Automatically Discovering Local Visual Material Attributes
Gabriel Schwartz and Ko Nishino
Drexel University
Shape cues play an important role in computer vision, but shape is not the only information available in images. Materials, such as fabric and plastic, are discernible in images even when shapes, such as those of an object, are not. We argue that it would be ideal to recognize materials without relying on object cues such as shape. This would allow us to use materials as a context for other vision tasks, such as object recognition. Humans are intuitively able to find visual cues that describe materials. Previous frameworks attempt to recognize these cues (as visual material traits) using fully-supervised learning. This requirement is not feasible when multiple annotators and large quantities of images are involved. In this paper, we derive a framework that allows us to discover locally-recognizable material attributes from crowdsourced perceptual material distances. We show that the attributes we discover do in fact separate material categories. Our learned attributes exhibit the same desirable properties as material traits, despite the fact that they are discovered using only partial supervision.

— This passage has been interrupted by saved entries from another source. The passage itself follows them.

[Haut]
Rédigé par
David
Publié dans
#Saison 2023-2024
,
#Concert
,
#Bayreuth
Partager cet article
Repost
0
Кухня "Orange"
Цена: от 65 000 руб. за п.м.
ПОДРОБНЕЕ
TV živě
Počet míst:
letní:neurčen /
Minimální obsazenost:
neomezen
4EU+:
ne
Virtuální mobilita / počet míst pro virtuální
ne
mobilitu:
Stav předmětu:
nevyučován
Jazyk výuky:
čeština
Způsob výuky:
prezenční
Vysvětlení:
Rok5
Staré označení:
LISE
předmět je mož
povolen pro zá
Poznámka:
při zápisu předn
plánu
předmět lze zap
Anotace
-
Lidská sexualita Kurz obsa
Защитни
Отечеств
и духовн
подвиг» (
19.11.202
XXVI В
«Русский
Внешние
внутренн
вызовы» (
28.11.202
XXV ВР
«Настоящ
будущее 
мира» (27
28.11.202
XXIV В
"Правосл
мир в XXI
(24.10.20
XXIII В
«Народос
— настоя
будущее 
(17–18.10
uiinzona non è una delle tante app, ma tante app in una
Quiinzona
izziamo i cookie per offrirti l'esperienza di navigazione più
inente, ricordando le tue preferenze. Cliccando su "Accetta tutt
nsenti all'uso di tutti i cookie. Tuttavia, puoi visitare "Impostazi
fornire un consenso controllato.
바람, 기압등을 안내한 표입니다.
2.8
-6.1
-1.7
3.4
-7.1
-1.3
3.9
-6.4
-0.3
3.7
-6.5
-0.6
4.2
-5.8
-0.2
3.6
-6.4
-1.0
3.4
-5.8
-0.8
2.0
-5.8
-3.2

Automatically Discovering Local Visual Material Attributes
G. Schwartz and K. Nishino,
in Proc. of IEEE Conference on Computer Vision and Pattern Recognition CVPR’15, Jun., 2015.
[ paper ][ project ]
Overview
Our goal is to discover a set of attributes that exhibit the desirable properties of material traits. We want to achieve this without relying on fully-supervised learning. Known material traits, such as “smooth” or “rough,” represent visual properties shared between similar materials. We use crowdsourcing (Amazon Mechanical Turk) to determine the visual similarity of material categories as seen by humans. For this, we show image patches of different materials as references and ask whether other image patches from other materials look similar. These results are aggregated to compute pairwise visual distances between material categories.

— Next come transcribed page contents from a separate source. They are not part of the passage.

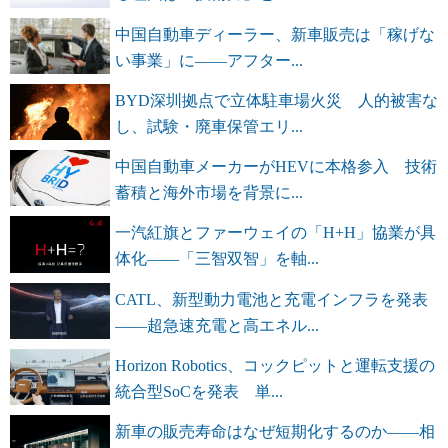
中国自動車ディーラー、新車販売は「稼げな
い事業」に――アフター...
BYD深圳拠点で立体駐車場火災 人的被害な
し、試験・廃車保管エリ...
中国自動車メーカーがHEVに本格参入 技術
蓄積と海外市場を背景に...
一汽紅旗とファーウェイの「H+H」協業が具
体化――「三智双智」を軸...
CATL、新型動力電池と充電インフラを発表
――超急速充電と高エネル...
Horizon Robotics、コックピットと運転支援の
統合型SoCを発表 単...
新車の販売寿命はなぜ短期化するのか――相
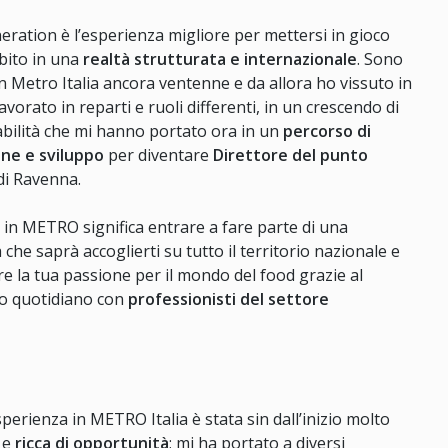
ration è l’esperienza migliore per mettersi in gioco
bito in una
realtà strutturata e internazionale
. Sono
n Metro Italia ancora ventenne e da allora ho vissuto in
 lavorato in reparti e ruoli differenti, in un crescendo di
bilità che mi hanno portato ora in un
percorso di
ne e sviluppo
per diventare
Direttore del punto
i Ravenna.
in METRO significa entrare a fare parte di una
che saprà accoglierti su tutto il territorio nazionale e
e la tua passione per il mondo del food grazie al
o quotidiano con
professionisti del settore
perienza in METRO Italia è stata sin dall’inizio molto
 e
ricca di opportunità
; mi ha portato a diversi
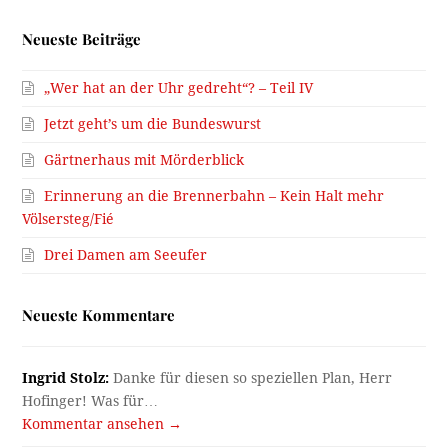
Neueste Beiträge
„Wer hat an der Uhr gedreht“? – Teil IV
Jetzt geht’s um die Bundeswurst
Gärtnerhaus mit Mörderblick
Erinnerung an die Brennerbahn – Kein Halt mehr
Völsersteg/Fié
Drei Damen am Seeufer
Neueste Kommentare
Ingrid Stolz:
Danke für diesen so speziellen Plan, Herr
Hofinger! Was für…
Kommentar ansehen →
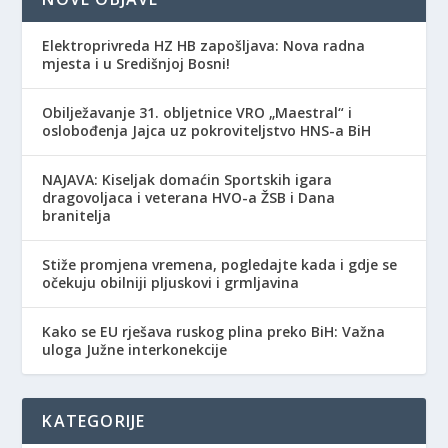
Elektroprivreda HZ HB zapošljava: Nova radna
mjesta i u Središnjoj Bosni!
Obilježavanje 31. obljetnice VRO „Maestral“ i
oslobođenja Jajca uz pokroviteljstvo HNS-a BiH
NAJAVA: Kiseljak domaćin Sportskih igara
dragovoljaca i veterana HVO-a ŽSB i Dana
branitelja
Stiže promjena vremena, pogledajte kada i gdje se
očekuju obilniji pljuskovi i grmljavina
Kako se EU rješava ruskog plina preko BiH: Važna
uloga Južne interkonekcije
KATEGORIJE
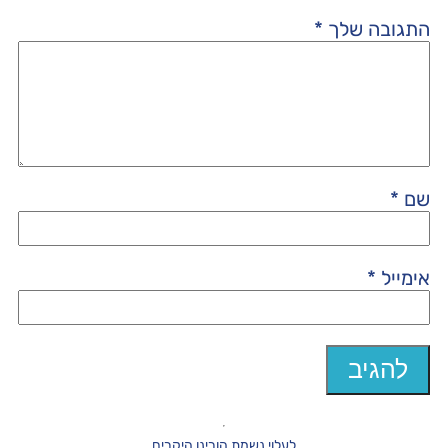
התגובה שלך
*
שם
*
אימייל
*
לעלוי נשמת הורינו היקרים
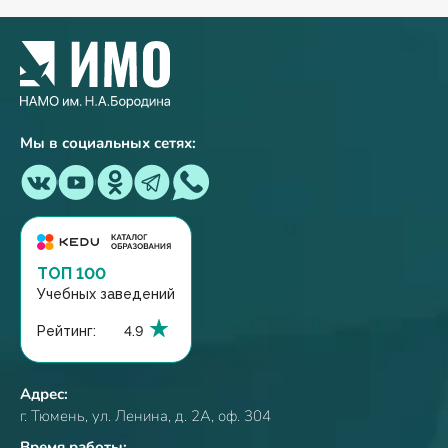
Мы в социальных сетях:
ТОП 100
Учебных заведений
Рейтинг:
4.9
Адрес:
г. Тюмень, ул. Ленина, д. 2А, оф. 304
Время работы:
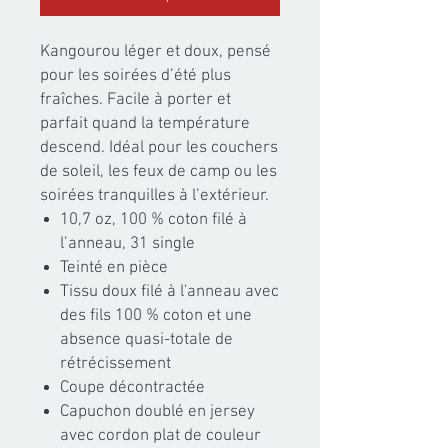
Kangourou léger et doux, pensé
pour les soirées d’été plus
fraîches. Facile à porter et
parfait quand la température
descend. Idéal pour les couchers
de soleil, les feux de camp ou les
soirées tranquilles à l’extérieur.
10,7 oz, 100 % coton filé à
l’anneau, 31 single
Teinté en pièce
Tissu doux filé à l'anneau avec
des fils 100 % coton et une
absence quasi-totale de
rétrécissement
Coupe décontractée
Capuchon doublé en jersey
avec cordon plat de couleur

We then identify a space of material attributes that preserves these pairwise distances while permitting reliable recognition of the attributes on local image patches. For this, we first convert the distance matrix into a category-attribute matrix that realizes desirable characteristics such as sparsity. This can be formulated as an optimization for estimating the material attribute–category probability matrix.

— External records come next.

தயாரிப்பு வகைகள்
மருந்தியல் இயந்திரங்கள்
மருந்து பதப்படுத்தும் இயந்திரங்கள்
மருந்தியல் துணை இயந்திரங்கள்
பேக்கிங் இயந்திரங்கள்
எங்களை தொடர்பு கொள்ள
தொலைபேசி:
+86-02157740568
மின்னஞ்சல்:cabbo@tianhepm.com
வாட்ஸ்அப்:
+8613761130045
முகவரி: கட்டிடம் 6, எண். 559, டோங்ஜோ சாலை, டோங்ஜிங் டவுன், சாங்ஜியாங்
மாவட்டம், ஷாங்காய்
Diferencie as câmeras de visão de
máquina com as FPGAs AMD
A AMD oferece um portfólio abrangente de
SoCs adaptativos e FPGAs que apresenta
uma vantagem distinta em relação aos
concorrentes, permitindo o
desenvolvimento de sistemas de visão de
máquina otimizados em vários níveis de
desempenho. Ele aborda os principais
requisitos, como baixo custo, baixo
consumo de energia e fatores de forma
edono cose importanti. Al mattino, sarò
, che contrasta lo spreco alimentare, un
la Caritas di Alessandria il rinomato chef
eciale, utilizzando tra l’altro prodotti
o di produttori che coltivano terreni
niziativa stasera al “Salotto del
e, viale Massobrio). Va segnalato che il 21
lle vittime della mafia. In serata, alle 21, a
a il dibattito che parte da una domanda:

We then train a joint attribute classifier that predicts, on average for each category, the desired attribute likelihoods. Our entire formulation requires no supervised labeling of attributes on training data. Material categories are separated much more clearly in this attribute space using the discovered material attributes compared with the raw image feature space, suggesting better recognition of categories from the discovered attributes.
Results
The discovered visual material attributes not only aid in local material category recognition but also capture semantic material properties. Per-pixel discovered attribute probabilities for four attributes (one per column). These images show that the discovered attributes exhibit patterns similar to those of known material traits. The first attribute, for example, appears consistently within the woven hat and the koala; the second attribute tends to indicate smooth regions. The last two columns show we are discovering attributes that can appear both sparsely and densely in an image, depending on the context. These are all properties shared with visual material traits.
Correlation between discovered attribute predictions and material traits. Groups of attributes can collectively indicate the presence of a material trait. Metallic, for example, correlates positively with attribute 0 and negatively with attribute 8.